In response to the question “What should agriculture do to protect the climate and adapt to the climate change debate” – as these two issues are intrinsically linked – the committee made it clear that EU agricultural policy must stop providing aid without environmental compensation. And this is what the Greens have long been calling for: public money for public services rendered.
Last week, Germann Agriculture Minister Julia Klöckner proposed to reduce the minimum share of funds allocated to “eco-schemes”, a scheme designed to pay farmers for the services they provide to the environment. In the first pillar of the CAP, only 20% of the budget would be allocated to them…
This announcement left me speechless. It simply proves that Mrs Klöckner doesn’t want to change anything. Behind these fine words, the aim here is to maintain the old system.

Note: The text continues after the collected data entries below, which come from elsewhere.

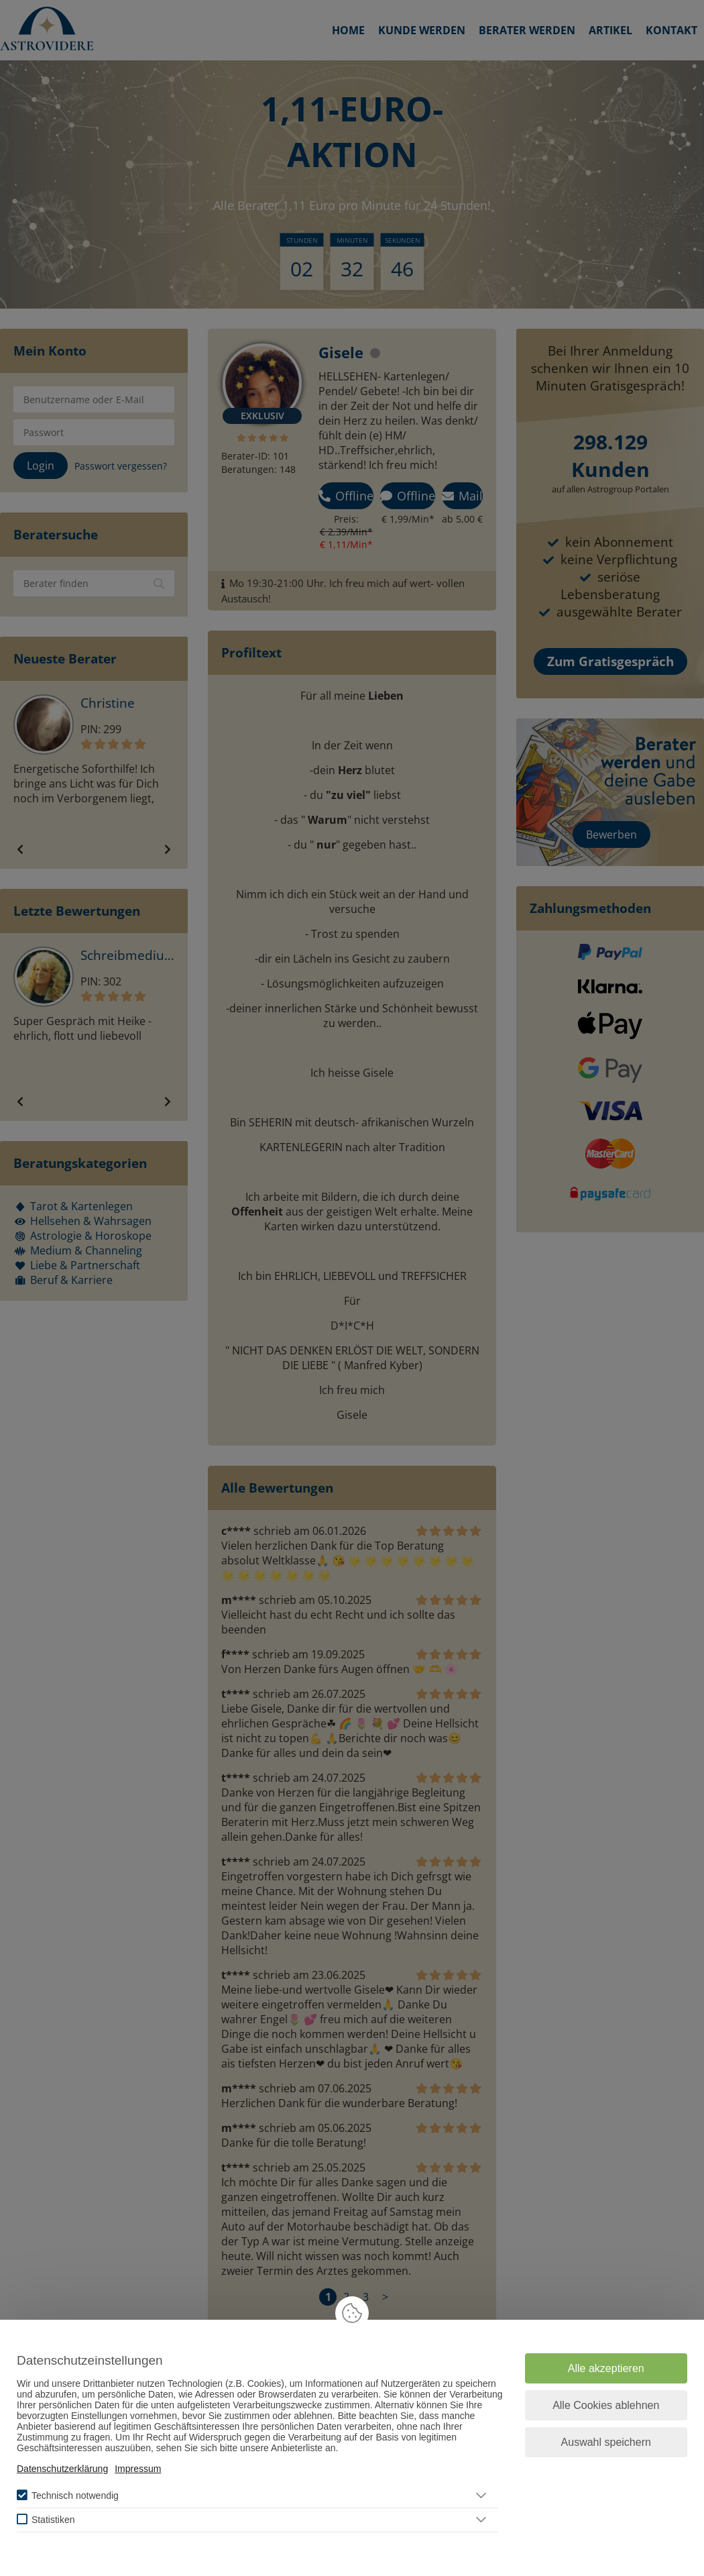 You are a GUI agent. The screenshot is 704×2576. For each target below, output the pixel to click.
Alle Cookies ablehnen (605, 2405)
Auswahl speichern (606, 2442)
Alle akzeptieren (606, 2368)
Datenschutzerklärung (62, 2468)
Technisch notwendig (75, 2495)
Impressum (138, 2468)
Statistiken (53, 2519)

In order to encourage farmers to switch to more sustainable agriculture, it must also be profitable. Without substantial financial resources, farmers will not be able to make the transition to sustainable agriculture. If the share of eco-schemes is reduced to only 20%, the measure will no longer have any effect. Even 30% will not be enough to fundamentally change the system.
The question of subsidiarity is also a source of much debate.

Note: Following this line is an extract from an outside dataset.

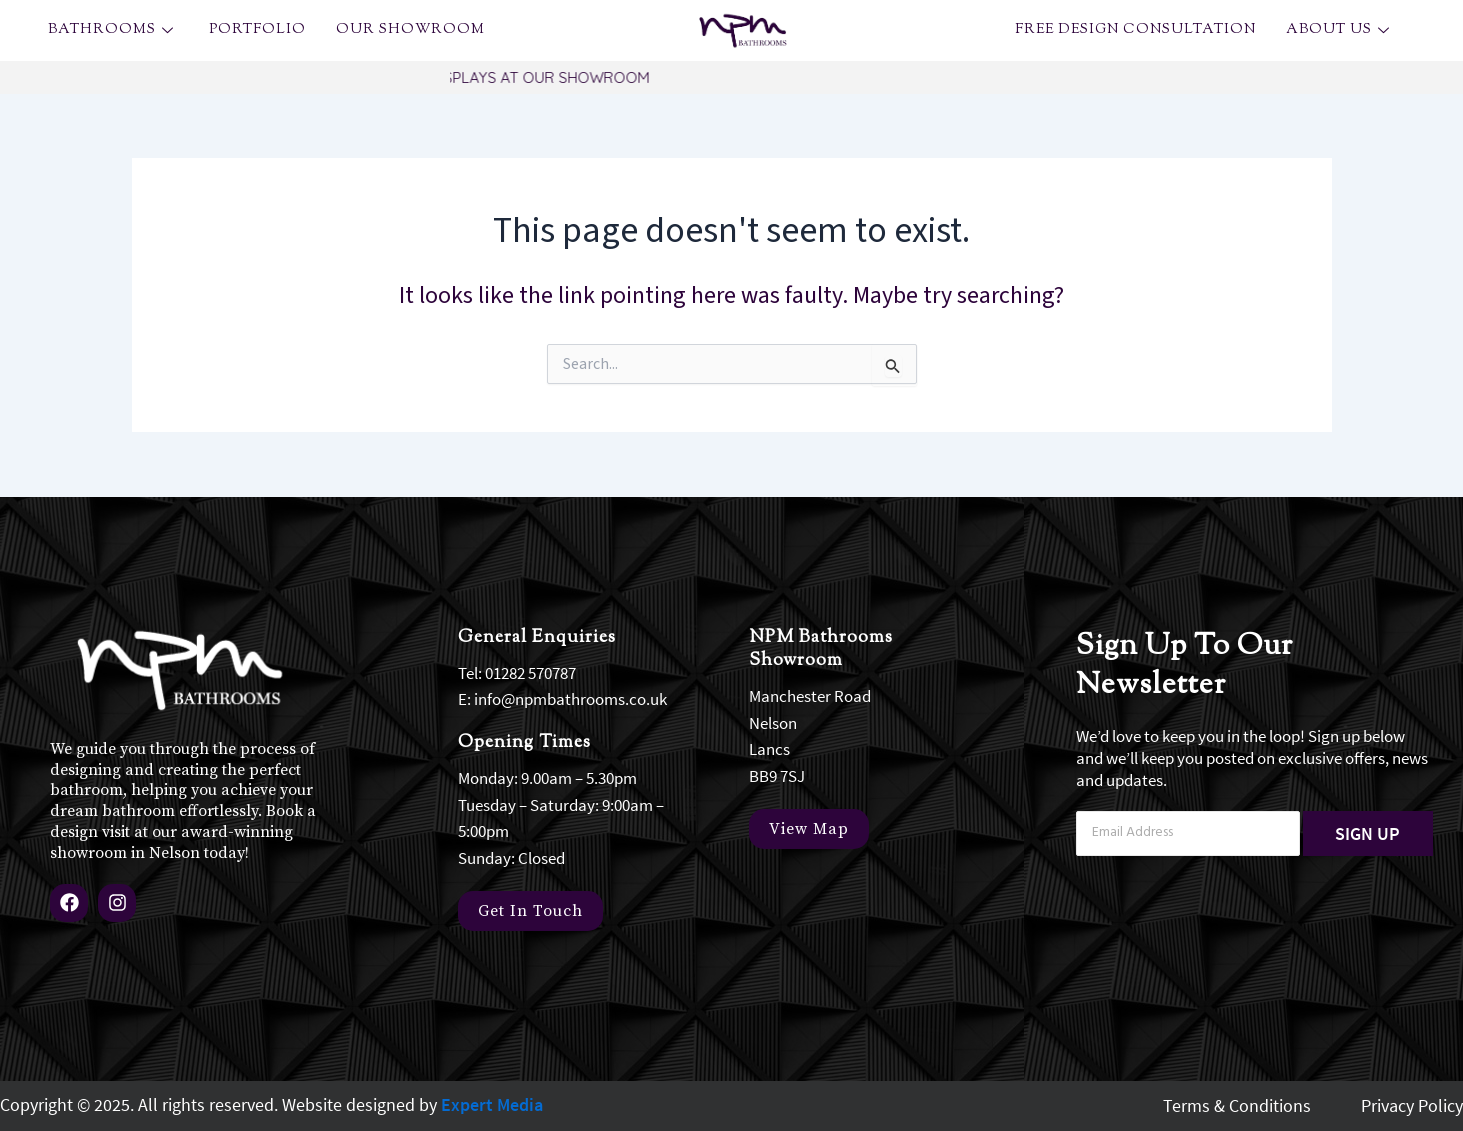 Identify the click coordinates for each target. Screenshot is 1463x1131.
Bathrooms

Indeed. The European Commission wants to give more responsibility to the member states at the risk of seeing a levelling down. If member states are left with the responsibility of managing these “eco-schemes” alone, which head of state or which minister of agriculture will go home saying: “We have negotiated something, and to implement it we will be stricter than all our other European neighbours put together.”
Nobody can do that. That’s what’s in front of us: the countries will be watching each other, to do as little as possible back home. Today, we no longer need fancy words, but strict and clear measures.
In addition to your mandate in the Bundestag, you are a member of the Franco-German Parliamentary Assembly (DFPV). In which areas do you expect concrete cooperation within the DFPV? Specifically in the field of agriculture?
To have parliamentarians from two different countries united in this way is unique throughout the world. This bi-national parliamentary assembly is very young [created in 2019 by the bilateral treaty on Franco-German cooperation]. We have only met three times: in Paris, Berlin and Strasbourg. The last meeting in Frankfurt was cancelled due to the coronavirus.
But I am hopeful that cooperation will increase in the coming years. Especially in agriculture, our two countries can learn from each other. France, for example, introduced flagship measures several years ago to reduce the use of pesticides. Of course, there is still a long way to go, but to fight global warming, combining forces is obviously a good strategy.